Há inúmeras anedotas sobre clientes que se chocam ao ver seu advogado em atitude amistosa com o procurador da parte contrária, o promotor, ou mesmo o juiz.
De fato ao cidadão alheio às lides forenses, que comparece em juízo na condição de parte, talvez em uma única oportunidade de sua vida, pode parecer paradoxal que entre seu advogado e o da parte contrária, ou mesmo o juiz, exista uma relação sequer de cordialidade. Para o leigo os tribunais são praças de guerra e aqueles que ali se confrontam, sejam os litigantes, sejam seus representantes, devem se portar como inimigos.
Alguns advogados, inclusive, comungam desta idéia e tornam a audiência extremamente desagradável quer para a parte adversa, quer para o magistrado, suscitando incidentes manifestamente improcedentes, imbuídos do espírito de demonstrar ao seu cliente a “defesa intransigente” dos seus interesses.
Felizmente esta situação é cada vez mais rara. Formou-se uma nova escola de profissionais da advocacia, constituída por pessoas que sabem que a negociação é o melhor meio para se alcançar a pacificação. São advogados que não se subsumem a portar o diploma de bacharéis, mas que se atualizam, especializam, pesquisam e encontram alternativas para a solução de litígios, muitas vezes extrajudicialmente.

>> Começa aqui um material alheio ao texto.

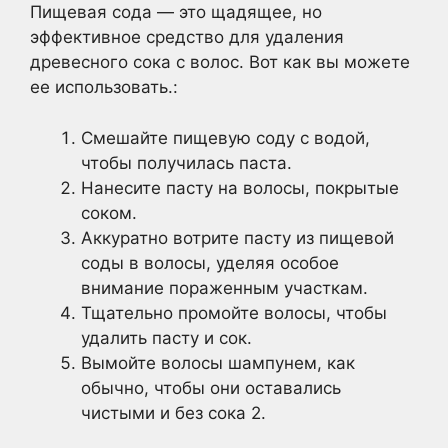
Пищевая сода — это щадящее, но
эффективное средство для удаления
древесного сока с волос. Вот как вы можете
ее использовать.:
Смешайте пищевую соду с водой,
чтобы получилась паста.
Нанесите пасту на волосы, покрытые
соком.
Аккуратно вотрите пасту из пищевой
соды в волосы, уделяя особое
внимание пораженным участкам.
Тщательно промойте волосы, чтобы
удалить пасту и сок.
Вымойте волосы шампунем, как
обычно, чтобы они оставались
чистыми и без сока 2.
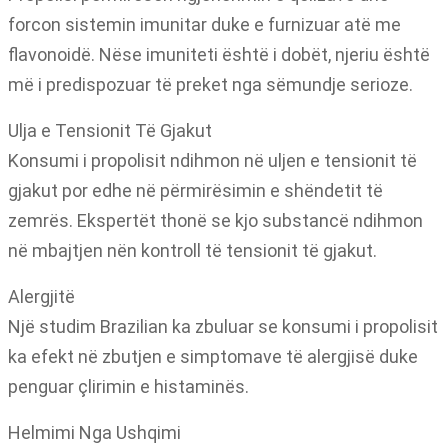
forcon sistemin imunitar duke e furnizuar atë me
flavonoidë. Nëse imuniteti është i dobët, njeriu është
më i predispozuar të preket nga sëmundje serioze.
Ulja e Tensionit Të Gjakut
Konsumi i propolisit ndihmon në uljen e tensionit të
gjakut por edhe në përmirësimin e shëndetit të
zemrës. Ekspertët thonë se kjo substancë ndihmon
në mbajtjen nën kontroll të tensionit të gjakut.
Alergjitë
Një studim Brazilian ka zbuluar se konsumi i propolisit
ka efekt në zbutjen e simptomave të alergjisë duke
penguar çlirimin e histaminës.
Helmimi Nga Ushqimi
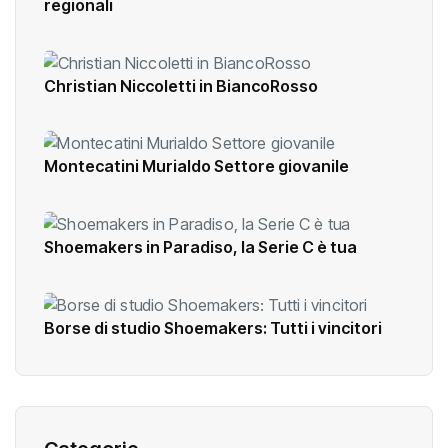
regionali
Christian Niccoletti in BiancoRosso
Montecatini Murialdo Settore giovanile
Shoemakers in Paradiso, la Serie C è tua
Borse di studio Shoemakers: Tutti i vincitori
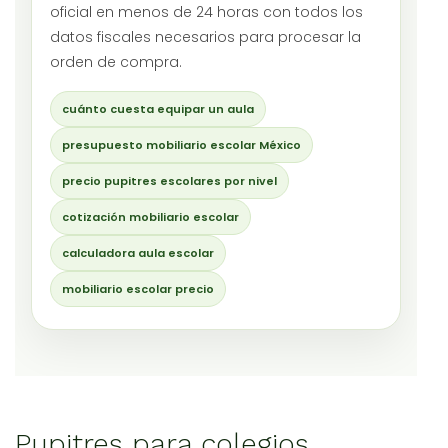
oficial en menos de 24 horas con todos los
datos fiscales necesarios para procesar la
orden de compra.
cuánto cuesta equipar un aula
presupuesto mobiliario escolar México
precio pupitres escolares por nivel
cotización mobiliario escolar
calculadora aula escolar
mobiliario escolar precio
Pupitres para colegios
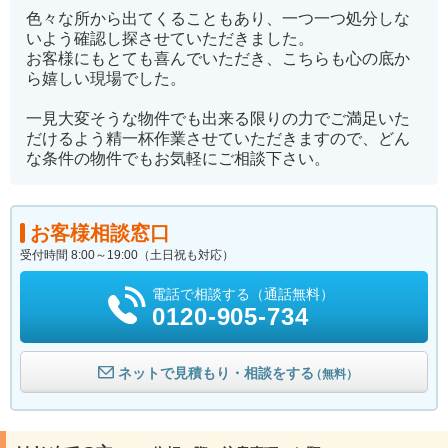
色々な所から出てくることもあり、一つ一つ処分しな
いよう確認し探させていただきました。
お客様にもとても喜んでいただき、こちらも心の底か
ら嬉しい現場でした。
一見大変そうな物件でも出来る限りの力でご満足いた
だけるよう精一杯作業させていただきますので、どん
な条件の物件でもお気軽にご相談下さい。
お客様相談窓口
受付時間 8:00～19:00（土日祝も対応）
電話で相談する（通話無料）
0120-905-734
ネットで見積もり・相談をする
（無料）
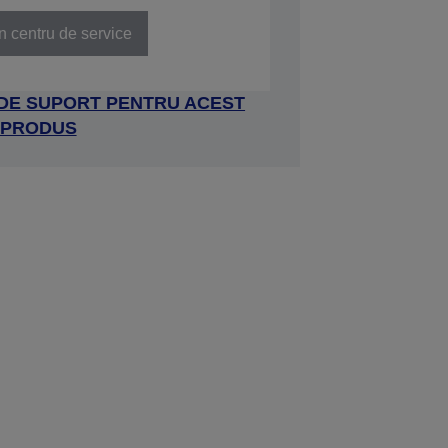
n centru de service
 DE SUPORT PENTRU ACEST
PRODUS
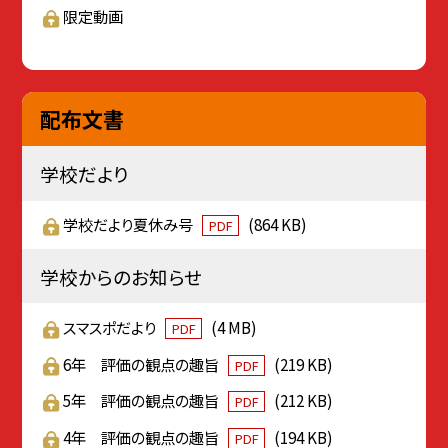
限定動画
配布文書
学校だより
学校だより夏休み号
(864 KB)
PDF
学校からのお知らせ
スマスポだより
(4 MB)
PDF
6年 評価の観点の趣旨
(219 KB)
PDF
5年 評価の観点の趣旨
(212 KB)
PDF
4年 評価の観点の趣旨
(194 KB)
PDF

Não é mais somente no aumento de cargos ou de Tribunais do Poder Judiciário que se buscam os meios para a redução de processos, ou para redução da demora do processo. Também o advogado tem o interesse em que a demanda se solucione, pois sabe que é este o interesse da parte.
Comento isso em virtude de uma proposta que se noticia apresentada pela Federação Brasileira dos Bancos – FEBRABAN – de equipar e aparelhar o Judiciário em troca de parcerias visando uma certa “previsibilidade” das decisões judiciais e, de outra sorte, celeridade processual. Isso tudo após ter hospedado em um resort da Ilha de Comandatuba (BA) alguns ministros do STJ e 30 desembargadores de diversos Tribunais de Justiça.

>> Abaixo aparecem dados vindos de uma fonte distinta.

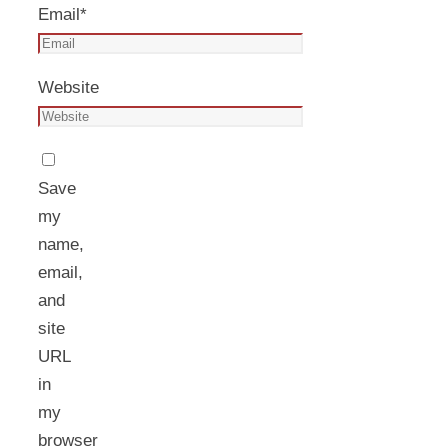
Email
*
Website
Save
my
name,
email,
and
site
URL
in
my
browser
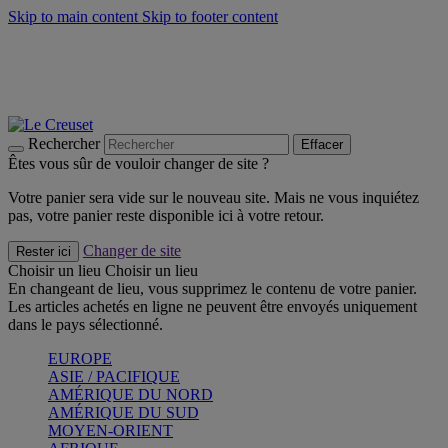
Skip to main content
Skip to footer content
Un set de 2 poignées en silicone offert* avec le code
"CADEAUPOIGNEES"
CRAQUEZ
Découvrez Les indispensables Le Creuset
CRAQUEZ
Découvrez la nouvelle couleur estivale de la gamme Nomade
CRAQUEZ
Rechercher
Effacer
Êtes vous sûr de vouloir changer de site ?
Votre panier sera vide sur le nouveau site. Mais ne vous inquiétez
pas, votre panier reste disponible ici à votre retour.
Changer de site
Rester ici
Choisir un lieu
Choisir un lieu
En changeant de lieu, vous supprimez le contenu de votre panier.
Les articles achetés en ligne ne peuvent être envoyés uniquement
dans le pays sélectionné.
EUROPE
ASIE / PACIFIQUE
AMÉRIQUE DU NORD
AMÉRIQUE DU SUD
MOYEN-ORIENT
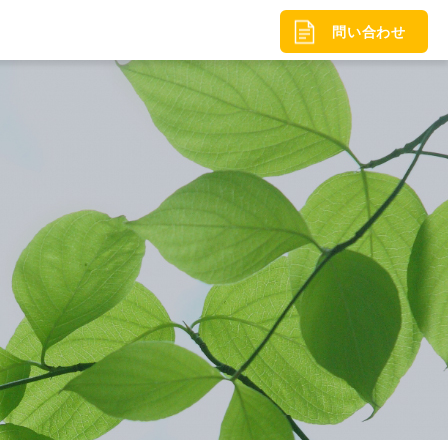
問い合わせ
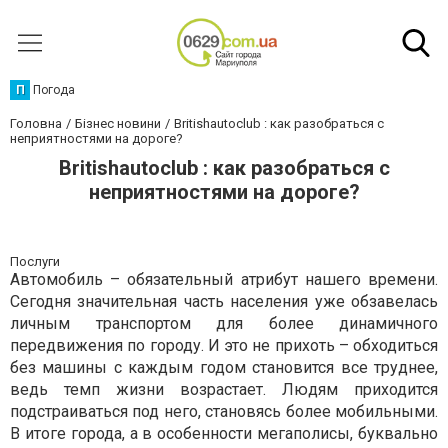
П
Погода
Головна
Бізнес новини
Britishautoclub : как разобраться с
неприятностями на дороге?
Britishautoclub : как разобраться с
неприятностями на дороге?
Послуги
Автомобиль – обязательный атрибут нашего времени.
Сегодня значительная часть населения уже обзавелась
личным транспортом для более динамичного
передвижения по городу. И это не прихоть – обходиться
без машины с каждым годом становится все труднее,
ведь темп жизни возрастает. Людям приходится
подстраиваться под него, становясь более мобильными.
В итоге города, а в особенности мегаполисы, буквально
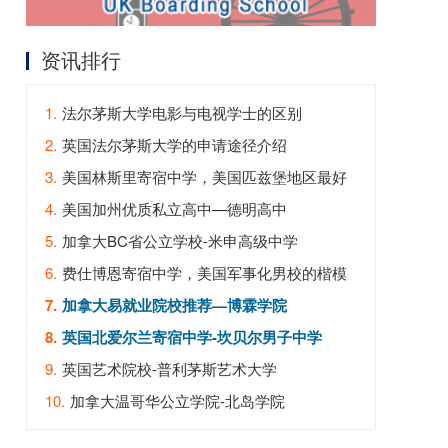
资讯排行
1.
法尔茅斯大学电影与电视学士的区别
2.
英国法尔茅斯大学的申请途径介绍
3.
美国林斯里寄宿中学，美国匹兹堡地区最好
的寄宿中学
4.
美国加州优质私立高中—德明高中
5.
加拿大BC省公立学校-米申高级中学
6.
费仕博恩寄宿中学，美国军事化男校的楷模
7.
加拿大易就业院校推荐—博霖学院
8.
英国北爱尔兰寄宿中学-坎贝尔男子中学
9.
英国艺术院校-普利茅斯艺术大学
10.
加拿大温哥华公立学院-北岛学院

A intenção parece excelente. Contudo a forma eleita: fazendo uso do seu poder econômico, um pouco indigesta. Nós mesmos já nos manifestamos, em alguns artigos, pela busca de uma certa previsibilidade das decisões judiciais. Não apenas as partes, mas, podemos afirmar, uma boa parcela dos juízes, igualmente se ressente de estabilidade das relações sociais e jurídicas, decorrente de uma leitura mais literal e menos romântica das normas.

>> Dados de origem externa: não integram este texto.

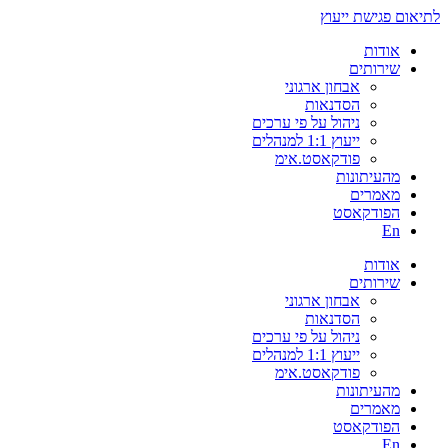
לתיאום פגישת ייעוץ
אודות
שירותים
אבחון ארגוני
הסדנאות
ניהול על פי ערכים
ייעוץ 1:1 למנהלים
פודקאסט.אימ
מהעיתונות
מאמרים
הפודקאסט
En
אודות
שירותים
אבחון ארגוני
הסדנאות
ניהול על פי ערכים
ייעוץ 1:1 למנהלים
פודקאסט.אימ
מהעיתונות
מאמרים
הפודקאסט
En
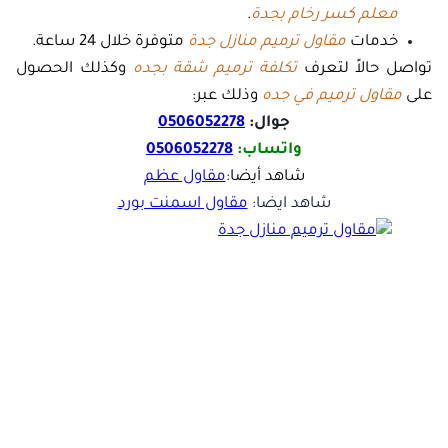
معلم كسر رخام بجدة
.
خدمات
مقاول ترميم منازل جدة
متوفرة خلال 24 ساعة.
تواصل حالاً لتعرف
تكلفة ترميم شقة بجده
وكذلك الحصول
على
مقاول ترميم في جده
وذلك عبر:
جوال:
0506052278
واتساب:
0506052278
شاهد أيضا:
مقاول عظم
شاهد ايضا:
مقاول اسمنت بورد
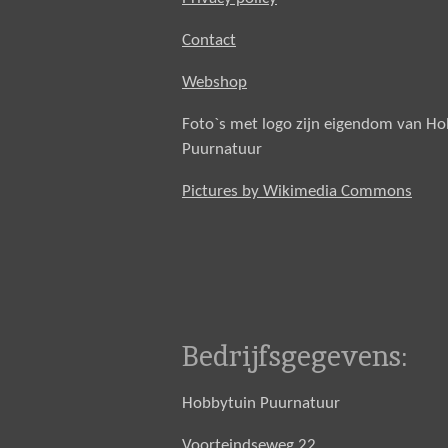
Contact
Webshop
Foto`s met logo zijn eigendom van H
Puurnatuur
Pictures by Wikimedia Commons
Bedrijfsgegevens:
Hobbytuin Puurnatuur
Voorteindseweg 22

O Poder Judiciário não precisa, no entanto, de auxílio financeiro para se modernizar. As iniciativas no setor se encontram bastante avançadas, através da utilização de tecnologia nacional e softwares livres, com certeza, brevemente, teremos já o processo eletrônico, que acelerará em muito a prestação jurisdicional.
O que se necessita são processos legítimos. Ou seja demandas em que os direitos debatidos decorram, efetivamente, de uma dúvida razoável de interpretação da norma aplicável por ambas as partes. Contudo, em especial na nossa área de especialização, o que se verificam são demandas em que se utilizam figuras jurídicas manifestamente distorcidas com o intuito de sonegar direitos. Vejam-se o exemplo das próprias instituições bancárias nas quais a quase totalidade dos empregados são considerados “cargos de confiança” para terem exigida jornada de oito, no lugar de seis horas, e nas quais diversas atividades, inerentes ao seu funcionamento, como por exemplo compensação bancária, são terceirizados, igualmente visando o pagamento de salário inferiores, sem falar na exigência de jornada superior.
Nada obstante, as demandas aforadas tendo-se estas duas situações como causa de pedir são estendidas pelas suas defesas até as instâncias extraordinárias, em nítido prejuízo ao que agora pretendem a título de celeridade ou segurança jurídica.
Aliás como se invocar segurança jurídica se as próprias instituições bancárias violaram, até a sua revogação, a norma constitucional expressa que limitava os juros a 12% ao ano e, de forma igualmente afrontosa, se opuseram à aplicação do Código do Consumidor às relação com seus clientes, sendo que mesmo agora, após esta estar consagrada pela Corte Constitucional, continuam aplicando práticas consideradas abusiva, como, por exemplo, a chamada “venda casada” em que para se conceder determinada espécie de financiamento se subordina o cliente à aquisição de outros produtos, via de regra conta-corrente ou seguros.
Se há sinceridade por parte dos bancos em promover o desenvolvimento do Poder Judiciário, certamente meios há que o façam sem que se comprometa a sua independência e imparcialidade.
Não é que não se possa tirar a mulher de César para dançar, apenas se recomenda que a dança não seja lambada.
[*] Publicado originalmente na Folha do Nordeste de 22 de setembro de 2006 e no sítio Espaço Vital.